Dari kacamataku, dia adalah pemuda yang memiliki segalanya, termasuk kasih
sayang dan cinta dari warga sekitar. Bang Beni banyak menghabiskan waktunya
untuk menjelajah semua kampung di Distrik Syahcame, mendengarkan seluruh
keluhan dan berusaha merealisasikan apa yang menjadi keinginan masyarakat.
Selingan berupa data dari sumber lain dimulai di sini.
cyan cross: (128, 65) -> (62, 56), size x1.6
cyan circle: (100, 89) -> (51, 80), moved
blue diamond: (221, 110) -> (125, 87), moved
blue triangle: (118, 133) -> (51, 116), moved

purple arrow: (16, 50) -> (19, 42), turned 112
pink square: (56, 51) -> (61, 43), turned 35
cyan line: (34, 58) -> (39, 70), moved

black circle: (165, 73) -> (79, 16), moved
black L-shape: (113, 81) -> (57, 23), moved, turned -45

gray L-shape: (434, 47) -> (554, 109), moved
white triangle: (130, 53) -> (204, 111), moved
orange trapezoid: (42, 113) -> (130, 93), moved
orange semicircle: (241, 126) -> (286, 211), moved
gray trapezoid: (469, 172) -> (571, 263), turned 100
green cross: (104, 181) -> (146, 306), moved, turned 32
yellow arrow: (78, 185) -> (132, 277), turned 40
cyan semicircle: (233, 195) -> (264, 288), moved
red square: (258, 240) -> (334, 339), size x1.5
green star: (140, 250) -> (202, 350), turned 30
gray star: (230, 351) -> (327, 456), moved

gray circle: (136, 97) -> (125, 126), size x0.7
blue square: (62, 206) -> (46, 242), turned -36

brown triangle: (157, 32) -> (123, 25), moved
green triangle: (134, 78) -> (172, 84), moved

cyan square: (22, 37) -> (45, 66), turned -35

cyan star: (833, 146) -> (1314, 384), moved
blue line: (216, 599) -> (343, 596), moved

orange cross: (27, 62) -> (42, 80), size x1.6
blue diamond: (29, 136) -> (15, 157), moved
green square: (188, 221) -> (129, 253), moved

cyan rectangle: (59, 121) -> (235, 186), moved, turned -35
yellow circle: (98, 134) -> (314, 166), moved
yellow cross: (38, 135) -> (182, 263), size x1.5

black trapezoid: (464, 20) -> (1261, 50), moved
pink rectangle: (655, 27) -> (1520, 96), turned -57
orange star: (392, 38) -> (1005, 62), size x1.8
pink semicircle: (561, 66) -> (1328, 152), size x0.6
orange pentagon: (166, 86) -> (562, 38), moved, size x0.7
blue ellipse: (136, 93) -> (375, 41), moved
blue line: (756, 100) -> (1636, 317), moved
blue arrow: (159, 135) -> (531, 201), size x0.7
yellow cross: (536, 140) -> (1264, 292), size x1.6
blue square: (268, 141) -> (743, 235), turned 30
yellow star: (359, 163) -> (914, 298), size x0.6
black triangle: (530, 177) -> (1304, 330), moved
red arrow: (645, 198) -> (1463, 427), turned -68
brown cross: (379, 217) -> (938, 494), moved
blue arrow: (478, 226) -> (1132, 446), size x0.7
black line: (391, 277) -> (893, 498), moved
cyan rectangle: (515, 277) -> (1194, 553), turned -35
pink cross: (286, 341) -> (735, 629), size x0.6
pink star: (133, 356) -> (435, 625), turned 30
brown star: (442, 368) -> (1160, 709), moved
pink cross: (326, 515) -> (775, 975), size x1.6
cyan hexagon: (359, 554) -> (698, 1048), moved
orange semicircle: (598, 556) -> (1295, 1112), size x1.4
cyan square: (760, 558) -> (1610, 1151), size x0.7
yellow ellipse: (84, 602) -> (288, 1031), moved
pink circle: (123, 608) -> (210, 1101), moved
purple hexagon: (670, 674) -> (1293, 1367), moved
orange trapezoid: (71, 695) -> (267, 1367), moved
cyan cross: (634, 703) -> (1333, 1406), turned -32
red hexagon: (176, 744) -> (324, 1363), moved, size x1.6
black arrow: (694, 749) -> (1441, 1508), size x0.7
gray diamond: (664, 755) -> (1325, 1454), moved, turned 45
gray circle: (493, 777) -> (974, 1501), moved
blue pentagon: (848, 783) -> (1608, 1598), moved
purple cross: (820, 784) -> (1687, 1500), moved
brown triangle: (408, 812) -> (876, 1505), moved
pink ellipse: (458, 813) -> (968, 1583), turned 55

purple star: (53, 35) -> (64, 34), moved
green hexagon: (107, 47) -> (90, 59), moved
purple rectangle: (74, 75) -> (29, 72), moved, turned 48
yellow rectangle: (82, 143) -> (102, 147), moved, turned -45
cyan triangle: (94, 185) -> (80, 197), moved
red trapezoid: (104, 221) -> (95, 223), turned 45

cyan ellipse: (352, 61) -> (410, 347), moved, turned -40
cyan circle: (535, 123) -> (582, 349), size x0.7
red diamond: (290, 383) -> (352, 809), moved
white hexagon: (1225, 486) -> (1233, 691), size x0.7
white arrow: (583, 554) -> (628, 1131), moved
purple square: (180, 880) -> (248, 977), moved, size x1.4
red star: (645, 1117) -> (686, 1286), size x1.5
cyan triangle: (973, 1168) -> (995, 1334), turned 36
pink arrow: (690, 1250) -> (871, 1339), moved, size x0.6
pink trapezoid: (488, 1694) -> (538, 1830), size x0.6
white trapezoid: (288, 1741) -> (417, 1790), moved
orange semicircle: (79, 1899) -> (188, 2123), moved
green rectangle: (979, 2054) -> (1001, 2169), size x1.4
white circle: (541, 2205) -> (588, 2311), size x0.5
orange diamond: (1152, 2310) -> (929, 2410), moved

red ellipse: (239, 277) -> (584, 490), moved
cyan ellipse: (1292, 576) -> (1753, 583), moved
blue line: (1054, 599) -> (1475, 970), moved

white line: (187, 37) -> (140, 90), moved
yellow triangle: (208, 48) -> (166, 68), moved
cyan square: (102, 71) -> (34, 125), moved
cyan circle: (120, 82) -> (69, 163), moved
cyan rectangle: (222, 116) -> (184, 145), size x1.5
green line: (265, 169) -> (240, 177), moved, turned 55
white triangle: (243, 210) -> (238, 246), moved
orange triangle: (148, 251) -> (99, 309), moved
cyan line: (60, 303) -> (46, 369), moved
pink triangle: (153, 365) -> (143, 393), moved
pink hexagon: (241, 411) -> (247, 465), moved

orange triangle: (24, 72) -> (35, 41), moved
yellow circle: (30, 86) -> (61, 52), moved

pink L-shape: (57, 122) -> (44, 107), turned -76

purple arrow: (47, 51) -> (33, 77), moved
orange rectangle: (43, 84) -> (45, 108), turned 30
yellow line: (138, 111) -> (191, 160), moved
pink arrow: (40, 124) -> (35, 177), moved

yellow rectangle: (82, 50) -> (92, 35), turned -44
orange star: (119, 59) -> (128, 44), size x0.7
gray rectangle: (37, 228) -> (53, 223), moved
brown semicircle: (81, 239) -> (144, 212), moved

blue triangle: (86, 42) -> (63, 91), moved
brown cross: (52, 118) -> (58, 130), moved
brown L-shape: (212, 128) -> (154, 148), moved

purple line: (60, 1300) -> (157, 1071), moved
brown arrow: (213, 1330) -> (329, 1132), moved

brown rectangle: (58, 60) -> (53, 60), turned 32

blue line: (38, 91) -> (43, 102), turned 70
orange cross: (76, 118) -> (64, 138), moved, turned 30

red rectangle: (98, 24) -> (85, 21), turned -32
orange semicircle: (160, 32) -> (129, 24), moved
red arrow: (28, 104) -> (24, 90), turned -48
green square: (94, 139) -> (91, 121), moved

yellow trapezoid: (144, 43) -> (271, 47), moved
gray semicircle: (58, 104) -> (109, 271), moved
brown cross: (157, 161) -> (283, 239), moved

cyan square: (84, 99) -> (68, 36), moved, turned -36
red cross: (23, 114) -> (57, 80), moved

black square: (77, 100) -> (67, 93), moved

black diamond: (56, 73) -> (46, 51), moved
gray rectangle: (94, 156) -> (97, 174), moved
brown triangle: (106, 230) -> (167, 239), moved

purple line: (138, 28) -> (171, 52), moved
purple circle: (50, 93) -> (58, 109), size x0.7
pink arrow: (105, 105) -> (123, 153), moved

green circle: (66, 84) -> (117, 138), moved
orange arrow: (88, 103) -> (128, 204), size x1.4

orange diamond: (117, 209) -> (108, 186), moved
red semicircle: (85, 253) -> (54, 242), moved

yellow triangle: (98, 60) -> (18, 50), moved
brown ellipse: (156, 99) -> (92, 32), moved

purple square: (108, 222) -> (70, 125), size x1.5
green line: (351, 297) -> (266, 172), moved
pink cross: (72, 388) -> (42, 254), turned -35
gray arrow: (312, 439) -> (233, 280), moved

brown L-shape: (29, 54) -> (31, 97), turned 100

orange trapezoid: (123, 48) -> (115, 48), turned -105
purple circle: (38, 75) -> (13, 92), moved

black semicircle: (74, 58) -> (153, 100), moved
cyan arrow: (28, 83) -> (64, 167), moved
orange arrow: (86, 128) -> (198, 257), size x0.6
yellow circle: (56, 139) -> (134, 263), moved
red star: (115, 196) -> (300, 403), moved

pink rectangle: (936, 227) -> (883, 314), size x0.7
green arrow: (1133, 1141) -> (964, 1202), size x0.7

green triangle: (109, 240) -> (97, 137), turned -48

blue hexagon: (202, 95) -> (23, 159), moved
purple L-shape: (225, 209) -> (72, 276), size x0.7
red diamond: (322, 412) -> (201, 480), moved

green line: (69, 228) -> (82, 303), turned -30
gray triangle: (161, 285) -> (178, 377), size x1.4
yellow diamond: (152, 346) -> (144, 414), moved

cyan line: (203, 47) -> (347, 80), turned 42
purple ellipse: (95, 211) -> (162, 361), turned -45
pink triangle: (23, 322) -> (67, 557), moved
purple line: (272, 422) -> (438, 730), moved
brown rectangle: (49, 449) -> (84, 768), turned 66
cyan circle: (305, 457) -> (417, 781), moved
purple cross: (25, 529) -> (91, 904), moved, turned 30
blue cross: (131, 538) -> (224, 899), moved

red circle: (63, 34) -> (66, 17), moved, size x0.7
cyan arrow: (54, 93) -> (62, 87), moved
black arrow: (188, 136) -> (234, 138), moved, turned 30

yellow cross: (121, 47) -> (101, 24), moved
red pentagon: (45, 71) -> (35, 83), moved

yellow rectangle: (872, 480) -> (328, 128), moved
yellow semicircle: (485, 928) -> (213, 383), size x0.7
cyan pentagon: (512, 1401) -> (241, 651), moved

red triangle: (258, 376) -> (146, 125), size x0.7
Untuk urusan dana desa, tata tertib aparatur kampung, dan pelayanan kesehatan,
beliau terkenal sebagai pribadi yang galak. Wajar saja, menyangkut hajat orang
banyak.
Tepuk
tangan berarti setuju, begitu cara orang-orang merayakan kesepakatan. Isyarat baru yang aku
ketahui selama di Papua. Kami tak pernah lupa membahas kesediaan warga untuk
menyediakan lahan sebagai tempat untuk berdirinya pembangkit listrik, termasuk
kerelaan warga jika pohonnya dibuat tumbang agar tidak menghalangi kabel yang
kelak akan dipasang. Biarpun tidak semua mulus sesuai rencana. Berkumpul,
berbincang dan tepuk tangan adalah bagian yang paling menakjubkan. Aku selalu
suka dan akan terus ingat hal itu. Terasa teduh, mungkin puncak kepuasanku
berada di sana, di antara tepuk tangan. Meskipun listrik tidak langsung menyala, paling tidak, aku dapat
menyaksikan senyum dan tawa anak-anak yang kelak akan melihat kampungnya terang
dengan seluruh pembangunan dimasa yang akan datang.
“Buka
hati, buka pikiran, sambut pembangunan,” kata-kata yang tak pernah luput
disampaikan oleh Bang Beni. Seperti senjata pamungkas sebagai penutup dari
perbincangan dengan warga kampung, setelahnya tepuk tangan diakhiri dengan
tandatangan. Sepakat!
“Mereka
tidak hidup dalam keterbatasan, namun pikiran kita yang membatasi,” sedikit terdengar
mengganjal, namun seperti itu caraku mengagumi orang-orang yang mampu bertahan
dalam situasi yang sering kusebut sebagai ‘keterbatasan’. Selama di pedalaman aku
tak pernah menggunakan uang. Kami dijamu dengan sangat baik, tapi sebisa
mungkin aku ingin meniru warga sekitar, berburu untuk makan malam, atau ikut
pergi keladang memetik sayuran yang mereka tanam. Alasan pelengkap lainnya, di
kampung tidak ada warung. Aku sempat terheran-heran dengan ketangkasan
orang-orang di pedalaman Papua, bukan hal baru untukku, sebelumnya aku pernah
mendengar bagaimana cara mereka mendapatkan buruannya, dari cerita warga di
kota, juga dari sosial media. Tapi aku tidak percaya begitu saja sebelum ikut
dan menyaksikan langsung prosesnya. Benar, ‘dorang
kejar cabang pakai parang saja’. Cabang adalah sebutan untuk pejantan rusa
yang sudah dewasa dan memiliki tanduk serta ukuran badan yang besar. Sebagai
pemuda yang mengerti berburu hanya dari kisah, aku cuma bisa terdiam, tak ikut
ambil andil dan lebih memilih untuk sadar dan mawas diri pada kemampuan diriku.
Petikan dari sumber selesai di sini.